**Problem statement**
Your answer should hold every line of the records below that contains the string "agli".
*** Supplied material ***
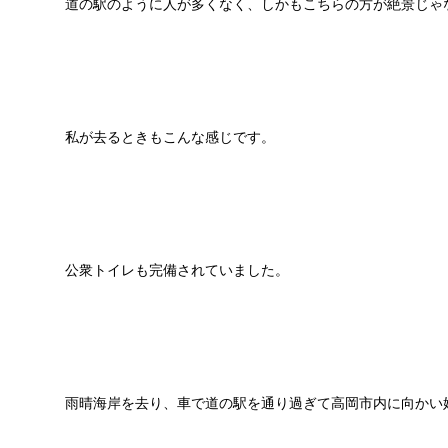
道の駅のように人が多くなく、しかもこちらの方が絶景じゃ
私が去るときもこんな感じです。
公衆トイレも完備されていました。
雨晴海岸を去り、車で道の駅を通り過ぎて高岡市内に向かい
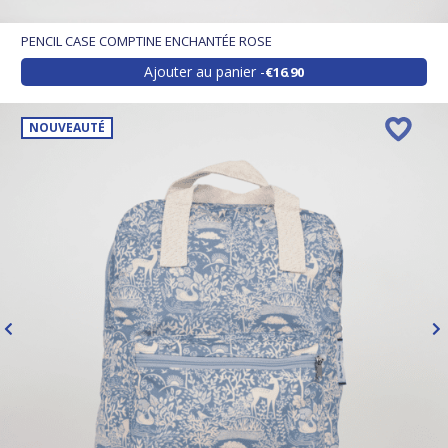
PENCIL CASE COMPTINE ENCHANTÉE ROSE
Ajouter au panier
€16.90
NOUVEAUTÉ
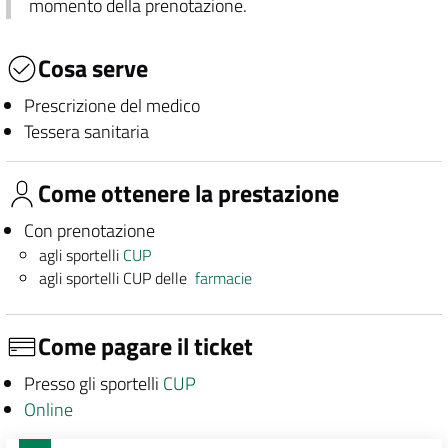
momento della prenotazione.
Cosa serve
Prescrizione del medico
Tessera sanitaria
Come ottenere la prestazione
Con prenotazione
agli sportelli
CUP
agli sportelli CUP delle
farmacie
Come pagare il ticket
Presso gli sportelli
CUP
Online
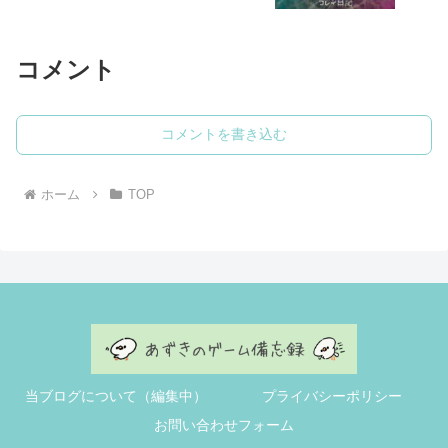
コメント
コメントを書き込む
ホーム
TOP
当ブログについて（編集中）
プライバシーポリシー
お問い合わせフォーム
*** End of Supplied material ***
**Result for this exercise**
agli sportelli
agli sportelli CUP delle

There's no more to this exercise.